Le nombre minimal de cas est un instrument important pour garantir la qualité, notamment dans le domaine des prestations de santé (hautement) spécialisées. C’est pourquoi curafutura s’engage pour que les interventions coûteuses et complexes ne soient financées par l’AOS qu’à la condition qu’un nombre minimal de cas donné soit atteint. Plusieurs cantons ont intégré des nombres minimaux de cas dans leur planification hospitalière, mais leur définition et leur application (p. ex. retrait en cas de non-réalisation) présentent de fortes disparités entre les cantons. Pour curafutura, il convient de définir à l’échelon national quelles normes doivent être prises en compte pour déterminer le nombre minimal de cas. Il est important que les bases et les objectifs relatifs à la fixation du nombre minimal de cas soient publiés. Les impacts du nombre minimal de cas sur la qualité, l’économicité, l’accès aux prestations et la structure des soins doivent être constamment évalués. curafutura s’engage pour que les résultats soient impérativement pris en considération dans les mandats de prestations. De plus, si le nombre minimal de cas n’est pas atteint, des mandats de prestations provisoires ne doivent être octroyés qu’en cas de menace de pénurie de médecins, et tout au plus pour une durée d’un an.
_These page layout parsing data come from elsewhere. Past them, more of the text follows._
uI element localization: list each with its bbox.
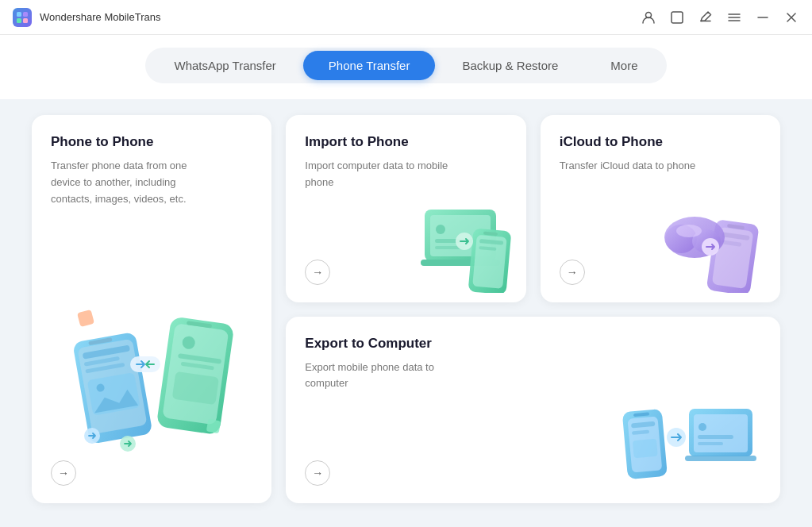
tab-whatsapp[interactable]: WhatsApp Transfer (148, 51, 301, 80)
export-to-computer-desc: Export mobile phone data to computer (305, 360, 464, 393)
tab-phone[interactable]: Phone Transfer (303, 51, 436, 80)
svg-point-64 (698, 423, 706, 431)
title-bar: Wondershare MobileTrans (0, 0, 812, 35)
app-icon (13, 8, 32, 27)
tab-backup[interactable]: Backup & Restore (437, 51, 583, 80)
import-to-phone-title: Import to Phone (305, 134, 506, 150)
import-to-phone-card[interactable]: Import to Phone Import computer data to … (286, 115, 525, 302)
svg-rect-2 (17, 18, 21, 23)
app-title: Wondershare MobileTrans (40, 11, 160, 23)
import-to-phone-desc: Import computer data to mobile phone (305, 158, 464, 191)
svg-rect-29 (206, 419, 221, 434)
icloud-to-phone-title: iCloud to Phone (560, 134, 761, 150)
icloud-to-phone-desc: Transfer iCloud data to phone (560, 158, 718, 175)
phone-to-phone-desc: Transfer phone data from one device to a… (51, 158, 210, 207)
export-illustration (614, 390, 756, 497)
tab-more[interactable]: More (585, 51, 663, 80)
phone-to-phone-illustration (32, 297, 271, 456)
nav-tabs: WhatsApp Transfer Phone Transfer Backup … (145, 48, 666, 83)
import-illustration (397, 190, 520, 296)
icloud-to-phone-arrow[interactable]: → (560, 260, 585, 285)
export-to-computer-arrow[interactable]: → (305, 460, 330, 486)
phone-to-phone-title: Phone to Phone (51, 134, 252, 150)
icloud-illustration (655, 190, 774, 296)
svg-rect-0 (17, 12, 21, 17)
nav-bar: WhatsApp Transfer Phone Transfer Backup … (0, 35, 812, 99)
window-controls (641, 10, 799, 25)
svg-rect-1 (23, 12, 28, 17)
export-to-computer-card[interactable]: Export to Computer Export mobile phone d… (286, 317, 780, 504)
menu-icon[interactable] (726, 10, 742, 25)
export-to-computer-title: Export to Computer (305, 336, 761, 352)
svg-rect-59 (633, 439, 658, 459)
icloud-to-phone-card[interactable]: iCloud to Phone Transfer iCloud data to … (541, 115, 780, 302)
svg-rect-66 (698, 442, 723, 445)
phone-to-phone-arrow[interactable]: → (51, 460, 76, 486)
svg-rect-62 (694, 414, 748, 452)
svg-rect-65 (698, 435, 733, 439)
svg-point-35 (436, 225, 445, 234)
svg-point-52 (676, 225, 702, 237)
svg-rect-63 (685, 456, 756, 461)
phone-to-phone-card[interactable]: Phone to Phone Transfer phone data from … (32, 115, 271, 503)
title-bar-left: Wondershare MobileTrans (13, 8, 160, 27)
window-icon[interactable] (669, 10, 685, 25)
import-to-phone-arrow[interactable]: → (305, 260, 330, 285)
close-icon[interactable] (783, 10, 799, 25)
svg-rect-3 (23, 18, 28, 23)
svg-rect-5 (672, 12, 683, 23)
main-content: Phone to Phone Transfer phone data from … (0, 99, 812, 527)
account-icon[interactable] (641, 10, 656, 25)
minimize-icon[interactable] (755, 10, 771, 25)
edit-icon[interactable] (698, 10, 714, 25)
svg-rect-28 (77, 310, 94, 327)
(3) Droit de recours des assureurs-maladie contre les planifications hospitalières

curafutura salue l’introduction d’un droit de recours des assureurs contre les listes cantonales d’hôpitaux selon l’art. 53, al. 1bis, LAMal, qui est entré en vigueur le 1er janvier 2024. Il s’agit d’instaurer pour les assureurs-maladie, qui représentent les assurés, un droit de regard dans un domaine, ceci dit au passage, qui leur doit beaucoup en termes de développement financier. Cette mesure sera d’autant plus importante après la mise en œuvre du projet EFAS, car la part de financement des coûts hospitaliers par les assureurs sera alors plus élevée que celle des cantons. Pour les assureurs, ce droit de recours est un instrument permettant des corrections en cas d’erreurs de planification. Il convient toutefois de souligner que la véritable tâche de planification et de surveillance des hôpitaux et des établissements médico-sociaux incombe toujours aux cantons, et non aux assureurs-maladie.